A qui veut comprendre d’où vient l’œuvre de Blaise Cendrars, il est recommandé de lire les poèmes de l’auteur. Même s’il faut aller chercher dans la même collection les Œuvres autobiographiques complètes publiées il y a deux ans pour savoir d’où vient sa poésie. Le Panama ou les aventures de mes sept oncles est dédicacé de la manière suivante : “A Raymonde, ce poème que l’on croit être le dernier en son genre et qui est le premier d’un art nouveau”. Cendrars s’y fait quasi futuriste. Touché par la catastrophe boursière liée au scandale du Panama, son livre devient un conte où le poète s’invente un lignage prestigieux. Mais — et surtout — le texte lie la naissance de la poésie à des impératifs économiques. Les « infrastructures » (pour parler marxiste) deviennent donc le terreau où l’écriture de Cendras casse les vieilleries poétiques et leur vaisselles.

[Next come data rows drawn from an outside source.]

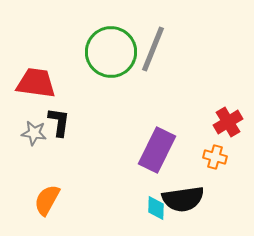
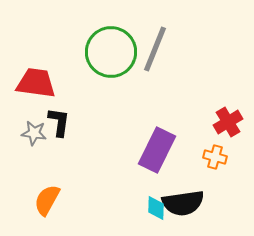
gray line: moved 2 px right
black semicircle: moved 4 px down
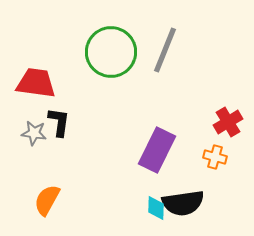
gray line: moved 10 px right, 1 px down
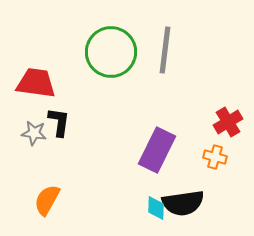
gray line: rotated 15 degrees counterclockwise
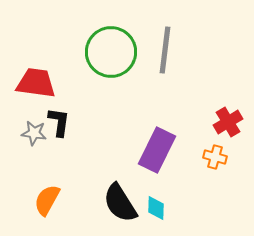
black semicircle: moved 63 px left; rotated 66 degrees clockwise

Il existe pourtant une autre version de la légende poétique du Suisse. Une nuit d’avril 1912, il écrit Les Pâques à New-York et change son nom (Freddy Sauser) en Blaise Cendrars. Il s’agit d’un long poème rédigé d’un seul trait où s’exprime la détresse morale de son auteur : “l’aube a glissé froide comme un suaire / Et a mis tout à nu les gratte-ciels dans les airs”. Apollinaire ne s’y trompe pas. Sur le point de publier Alcools, avec “Le pont Mirabeau” en ouverture, bouleversé par le poème de Cendrars, il compose aussitôt « Zone », pour le placer en tête de son recueil.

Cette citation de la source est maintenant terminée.